An Indiscernibility-Based Clustering Method with Iterative Refinement of Equivalence Relations -Rough Clustering-
Shoji Hirano and Shusaku Tsumoto
Department of Medical Informatics, Shimane Medical University, School of Medicine, 89-1 Enya-cho, Izumo, Shimane 693-8501, Japan
This paper presents a new indiscernibility-based clustering method called rough clustering, that can handle relative proximity. Relative proximity is a class of proximity measures that can be used to represent subjective similarity or dissimilarity; such as human judgment about likeness of persons. Since relative proximity is not necessarily required to satisfy the triangular inequality, conventional centroid-based clustering methods may fail to produce good clusters due to inappropriate assignment of cluster representatives.
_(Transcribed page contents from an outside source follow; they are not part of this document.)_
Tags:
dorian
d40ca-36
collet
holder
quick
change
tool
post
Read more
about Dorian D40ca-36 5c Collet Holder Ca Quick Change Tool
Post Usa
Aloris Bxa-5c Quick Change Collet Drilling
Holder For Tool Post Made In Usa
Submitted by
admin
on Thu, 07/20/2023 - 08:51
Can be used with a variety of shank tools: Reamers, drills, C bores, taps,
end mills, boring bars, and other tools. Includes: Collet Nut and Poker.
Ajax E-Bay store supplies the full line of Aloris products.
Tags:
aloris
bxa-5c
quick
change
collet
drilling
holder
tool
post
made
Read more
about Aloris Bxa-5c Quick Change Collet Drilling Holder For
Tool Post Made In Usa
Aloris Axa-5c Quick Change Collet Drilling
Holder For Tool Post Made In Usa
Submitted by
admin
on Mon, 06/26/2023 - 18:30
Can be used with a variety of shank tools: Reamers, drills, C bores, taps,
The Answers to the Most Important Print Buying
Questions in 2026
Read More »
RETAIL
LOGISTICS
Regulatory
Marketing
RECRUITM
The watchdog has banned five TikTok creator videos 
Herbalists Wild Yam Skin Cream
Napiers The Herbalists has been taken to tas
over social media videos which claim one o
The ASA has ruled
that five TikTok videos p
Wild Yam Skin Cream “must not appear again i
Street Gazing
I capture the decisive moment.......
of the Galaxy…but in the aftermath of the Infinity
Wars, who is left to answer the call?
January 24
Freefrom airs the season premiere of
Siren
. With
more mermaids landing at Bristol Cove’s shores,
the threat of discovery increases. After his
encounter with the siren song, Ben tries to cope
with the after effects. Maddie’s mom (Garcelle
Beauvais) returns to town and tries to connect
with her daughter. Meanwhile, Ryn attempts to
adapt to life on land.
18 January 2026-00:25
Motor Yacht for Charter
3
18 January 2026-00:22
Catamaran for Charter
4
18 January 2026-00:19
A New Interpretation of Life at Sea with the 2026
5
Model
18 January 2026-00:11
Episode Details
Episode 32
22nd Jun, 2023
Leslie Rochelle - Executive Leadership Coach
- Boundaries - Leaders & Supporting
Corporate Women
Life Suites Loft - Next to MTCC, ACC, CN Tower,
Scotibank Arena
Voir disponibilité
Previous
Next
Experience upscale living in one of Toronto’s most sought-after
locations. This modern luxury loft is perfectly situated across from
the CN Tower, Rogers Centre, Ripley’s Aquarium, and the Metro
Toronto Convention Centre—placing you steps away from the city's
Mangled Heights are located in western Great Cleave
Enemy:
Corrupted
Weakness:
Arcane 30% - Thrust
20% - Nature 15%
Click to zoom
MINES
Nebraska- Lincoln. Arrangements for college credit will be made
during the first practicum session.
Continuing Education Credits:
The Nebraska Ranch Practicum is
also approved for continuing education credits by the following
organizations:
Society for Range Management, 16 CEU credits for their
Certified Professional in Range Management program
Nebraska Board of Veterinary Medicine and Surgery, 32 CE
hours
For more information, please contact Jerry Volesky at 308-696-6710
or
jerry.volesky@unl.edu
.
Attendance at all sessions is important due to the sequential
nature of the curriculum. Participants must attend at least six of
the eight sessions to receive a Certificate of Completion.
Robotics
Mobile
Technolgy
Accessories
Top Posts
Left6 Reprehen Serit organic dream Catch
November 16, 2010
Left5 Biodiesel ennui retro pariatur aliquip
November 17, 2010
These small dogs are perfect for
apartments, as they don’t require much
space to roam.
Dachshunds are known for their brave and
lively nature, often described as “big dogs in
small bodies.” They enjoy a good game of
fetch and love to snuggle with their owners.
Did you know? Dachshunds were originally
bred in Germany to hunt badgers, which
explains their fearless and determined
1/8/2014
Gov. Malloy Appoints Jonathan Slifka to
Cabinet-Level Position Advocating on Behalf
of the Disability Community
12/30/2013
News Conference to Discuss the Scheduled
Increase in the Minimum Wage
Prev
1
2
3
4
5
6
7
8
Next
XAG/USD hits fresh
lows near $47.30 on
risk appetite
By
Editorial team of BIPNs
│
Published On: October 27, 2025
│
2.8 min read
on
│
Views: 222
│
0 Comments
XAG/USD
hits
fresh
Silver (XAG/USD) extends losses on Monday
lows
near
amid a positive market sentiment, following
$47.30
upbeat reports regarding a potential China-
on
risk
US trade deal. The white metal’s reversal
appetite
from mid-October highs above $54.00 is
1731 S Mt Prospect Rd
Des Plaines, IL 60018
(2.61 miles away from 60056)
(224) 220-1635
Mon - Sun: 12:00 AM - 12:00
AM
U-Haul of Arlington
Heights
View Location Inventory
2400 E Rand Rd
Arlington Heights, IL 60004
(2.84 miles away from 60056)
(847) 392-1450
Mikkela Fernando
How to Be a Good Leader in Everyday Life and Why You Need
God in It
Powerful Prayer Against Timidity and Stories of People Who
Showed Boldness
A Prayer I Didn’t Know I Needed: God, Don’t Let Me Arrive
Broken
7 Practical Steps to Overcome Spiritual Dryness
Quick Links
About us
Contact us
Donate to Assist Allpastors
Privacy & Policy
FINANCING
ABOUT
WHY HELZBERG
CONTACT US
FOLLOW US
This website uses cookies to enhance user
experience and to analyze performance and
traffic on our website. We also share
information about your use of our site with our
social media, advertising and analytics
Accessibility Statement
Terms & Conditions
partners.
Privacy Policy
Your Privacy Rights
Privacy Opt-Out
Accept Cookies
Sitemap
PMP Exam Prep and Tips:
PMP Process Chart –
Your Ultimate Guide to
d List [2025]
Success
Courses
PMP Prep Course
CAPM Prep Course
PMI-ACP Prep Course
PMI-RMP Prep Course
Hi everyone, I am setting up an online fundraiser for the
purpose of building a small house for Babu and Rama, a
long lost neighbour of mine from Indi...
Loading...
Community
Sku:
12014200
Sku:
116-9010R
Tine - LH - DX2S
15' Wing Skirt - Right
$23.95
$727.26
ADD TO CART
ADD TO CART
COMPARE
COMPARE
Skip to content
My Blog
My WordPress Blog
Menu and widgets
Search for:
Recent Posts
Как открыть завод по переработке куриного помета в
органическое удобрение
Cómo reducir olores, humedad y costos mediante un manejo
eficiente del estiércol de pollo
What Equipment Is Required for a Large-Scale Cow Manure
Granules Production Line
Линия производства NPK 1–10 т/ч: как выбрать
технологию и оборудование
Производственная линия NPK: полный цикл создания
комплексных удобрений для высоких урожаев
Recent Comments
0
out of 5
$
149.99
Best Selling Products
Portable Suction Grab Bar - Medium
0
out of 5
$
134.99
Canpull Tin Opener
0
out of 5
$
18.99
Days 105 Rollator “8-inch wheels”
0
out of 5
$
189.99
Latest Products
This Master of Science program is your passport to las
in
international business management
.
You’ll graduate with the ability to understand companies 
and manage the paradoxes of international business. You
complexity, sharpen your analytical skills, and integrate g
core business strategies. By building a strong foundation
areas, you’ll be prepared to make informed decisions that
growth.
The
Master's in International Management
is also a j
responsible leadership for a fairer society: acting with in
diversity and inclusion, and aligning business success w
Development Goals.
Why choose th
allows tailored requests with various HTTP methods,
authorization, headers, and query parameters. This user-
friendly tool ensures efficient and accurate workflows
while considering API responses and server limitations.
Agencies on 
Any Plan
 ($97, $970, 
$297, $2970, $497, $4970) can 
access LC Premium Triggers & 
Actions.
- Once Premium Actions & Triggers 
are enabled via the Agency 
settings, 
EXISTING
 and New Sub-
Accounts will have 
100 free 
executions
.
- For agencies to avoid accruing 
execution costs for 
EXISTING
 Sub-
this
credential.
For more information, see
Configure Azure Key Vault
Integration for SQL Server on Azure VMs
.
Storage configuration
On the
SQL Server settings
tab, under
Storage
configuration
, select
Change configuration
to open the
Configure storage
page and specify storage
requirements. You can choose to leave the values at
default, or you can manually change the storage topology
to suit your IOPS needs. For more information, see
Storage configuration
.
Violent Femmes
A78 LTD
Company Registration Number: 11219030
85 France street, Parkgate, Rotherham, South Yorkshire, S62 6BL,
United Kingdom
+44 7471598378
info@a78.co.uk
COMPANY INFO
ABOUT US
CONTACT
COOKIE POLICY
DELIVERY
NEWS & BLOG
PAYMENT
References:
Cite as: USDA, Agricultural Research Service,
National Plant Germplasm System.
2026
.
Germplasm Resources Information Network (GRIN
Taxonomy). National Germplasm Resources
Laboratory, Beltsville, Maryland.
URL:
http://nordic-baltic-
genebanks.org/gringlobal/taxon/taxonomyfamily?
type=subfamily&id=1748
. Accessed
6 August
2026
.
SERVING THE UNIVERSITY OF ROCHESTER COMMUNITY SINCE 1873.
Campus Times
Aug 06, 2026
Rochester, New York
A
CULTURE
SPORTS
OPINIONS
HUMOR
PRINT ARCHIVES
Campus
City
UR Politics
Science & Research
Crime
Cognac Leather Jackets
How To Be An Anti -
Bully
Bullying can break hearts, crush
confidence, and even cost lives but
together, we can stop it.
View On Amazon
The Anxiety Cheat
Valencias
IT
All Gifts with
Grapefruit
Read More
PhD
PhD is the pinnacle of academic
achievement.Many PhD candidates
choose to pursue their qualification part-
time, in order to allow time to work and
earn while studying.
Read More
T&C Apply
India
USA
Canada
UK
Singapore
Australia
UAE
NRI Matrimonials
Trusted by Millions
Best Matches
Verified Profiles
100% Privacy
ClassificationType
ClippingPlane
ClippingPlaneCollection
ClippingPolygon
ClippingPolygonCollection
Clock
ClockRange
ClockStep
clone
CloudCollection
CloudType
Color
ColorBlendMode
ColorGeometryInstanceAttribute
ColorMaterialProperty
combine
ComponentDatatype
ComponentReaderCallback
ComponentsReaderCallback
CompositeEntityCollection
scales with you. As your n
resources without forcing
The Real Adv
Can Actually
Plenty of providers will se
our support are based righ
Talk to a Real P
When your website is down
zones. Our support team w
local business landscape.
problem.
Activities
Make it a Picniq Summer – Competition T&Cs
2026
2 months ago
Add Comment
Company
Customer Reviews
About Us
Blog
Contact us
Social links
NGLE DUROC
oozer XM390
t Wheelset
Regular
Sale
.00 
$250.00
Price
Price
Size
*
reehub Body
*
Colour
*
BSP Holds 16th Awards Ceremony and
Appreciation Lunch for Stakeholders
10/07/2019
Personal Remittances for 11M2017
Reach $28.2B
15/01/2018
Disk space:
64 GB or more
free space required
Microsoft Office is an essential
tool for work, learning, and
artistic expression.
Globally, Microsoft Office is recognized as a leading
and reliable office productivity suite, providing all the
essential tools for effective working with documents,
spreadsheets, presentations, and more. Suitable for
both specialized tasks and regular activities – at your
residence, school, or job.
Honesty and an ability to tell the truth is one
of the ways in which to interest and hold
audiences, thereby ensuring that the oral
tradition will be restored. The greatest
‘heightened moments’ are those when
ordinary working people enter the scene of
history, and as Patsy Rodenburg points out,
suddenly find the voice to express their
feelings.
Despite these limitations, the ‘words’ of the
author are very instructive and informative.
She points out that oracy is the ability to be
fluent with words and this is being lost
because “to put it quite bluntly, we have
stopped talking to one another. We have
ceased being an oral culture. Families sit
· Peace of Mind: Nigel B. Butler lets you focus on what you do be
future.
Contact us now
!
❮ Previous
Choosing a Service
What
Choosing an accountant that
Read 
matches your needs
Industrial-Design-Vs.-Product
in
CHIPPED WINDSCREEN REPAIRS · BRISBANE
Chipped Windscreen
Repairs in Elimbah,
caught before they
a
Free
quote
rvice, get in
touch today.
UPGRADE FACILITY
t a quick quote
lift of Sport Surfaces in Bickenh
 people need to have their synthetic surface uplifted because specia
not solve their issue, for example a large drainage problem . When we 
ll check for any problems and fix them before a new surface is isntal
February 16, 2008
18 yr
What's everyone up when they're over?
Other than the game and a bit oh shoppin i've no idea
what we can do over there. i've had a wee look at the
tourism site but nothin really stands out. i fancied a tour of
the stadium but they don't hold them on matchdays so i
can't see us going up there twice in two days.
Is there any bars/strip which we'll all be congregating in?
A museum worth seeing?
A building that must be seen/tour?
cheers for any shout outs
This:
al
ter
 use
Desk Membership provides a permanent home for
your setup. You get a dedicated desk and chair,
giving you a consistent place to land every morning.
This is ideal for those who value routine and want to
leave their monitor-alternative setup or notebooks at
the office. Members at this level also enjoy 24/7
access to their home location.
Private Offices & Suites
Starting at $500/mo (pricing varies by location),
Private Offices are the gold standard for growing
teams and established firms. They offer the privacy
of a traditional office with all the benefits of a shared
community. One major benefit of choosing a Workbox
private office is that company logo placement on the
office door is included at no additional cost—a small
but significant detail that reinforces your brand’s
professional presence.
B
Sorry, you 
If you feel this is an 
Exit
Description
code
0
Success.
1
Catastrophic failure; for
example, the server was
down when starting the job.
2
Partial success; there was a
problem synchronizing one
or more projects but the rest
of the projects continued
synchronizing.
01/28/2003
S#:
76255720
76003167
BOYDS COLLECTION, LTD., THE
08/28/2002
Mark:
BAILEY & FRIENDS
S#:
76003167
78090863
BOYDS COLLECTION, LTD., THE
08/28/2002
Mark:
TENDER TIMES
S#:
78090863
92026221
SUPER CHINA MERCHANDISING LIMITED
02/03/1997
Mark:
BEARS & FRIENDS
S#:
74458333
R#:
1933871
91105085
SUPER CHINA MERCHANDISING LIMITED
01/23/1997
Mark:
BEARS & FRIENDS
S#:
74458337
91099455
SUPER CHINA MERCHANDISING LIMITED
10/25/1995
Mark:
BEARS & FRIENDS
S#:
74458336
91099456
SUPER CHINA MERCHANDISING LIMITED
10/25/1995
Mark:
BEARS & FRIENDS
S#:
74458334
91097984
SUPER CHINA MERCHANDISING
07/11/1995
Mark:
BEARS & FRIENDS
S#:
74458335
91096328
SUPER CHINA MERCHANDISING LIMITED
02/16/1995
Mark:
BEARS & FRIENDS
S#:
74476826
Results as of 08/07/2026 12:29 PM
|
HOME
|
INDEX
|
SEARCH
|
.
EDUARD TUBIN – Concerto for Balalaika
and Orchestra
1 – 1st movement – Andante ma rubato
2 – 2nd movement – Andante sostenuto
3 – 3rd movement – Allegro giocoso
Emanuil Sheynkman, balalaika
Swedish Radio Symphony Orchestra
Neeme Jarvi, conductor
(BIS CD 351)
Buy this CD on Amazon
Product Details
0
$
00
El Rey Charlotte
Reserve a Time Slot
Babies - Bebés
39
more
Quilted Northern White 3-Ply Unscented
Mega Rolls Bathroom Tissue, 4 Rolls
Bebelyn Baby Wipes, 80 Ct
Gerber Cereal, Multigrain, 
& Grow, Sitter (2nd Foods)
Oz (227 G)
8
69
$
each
Our method is based on iterative refinement of N binary classifications, where N denotes the number of objects. First, an equivalence relation, that classifies all the other objects into two classes, similar and dissimilar, is assigned by referring to their relative proximity. Next, for each pair of the objects, we count the number of binary classifications in which the pair is included in the same class. We call this number as indiscernibility degree. If the indiscernibility degree of a pair is larger than a user-defined threshold value, we modify the equivalence relations so that all of them commonly classify the pair into the same class. This process is repeated until class assignment becomes stable. Consequently, we obtain the clustering result that follows given level of granularity without using geometric measures.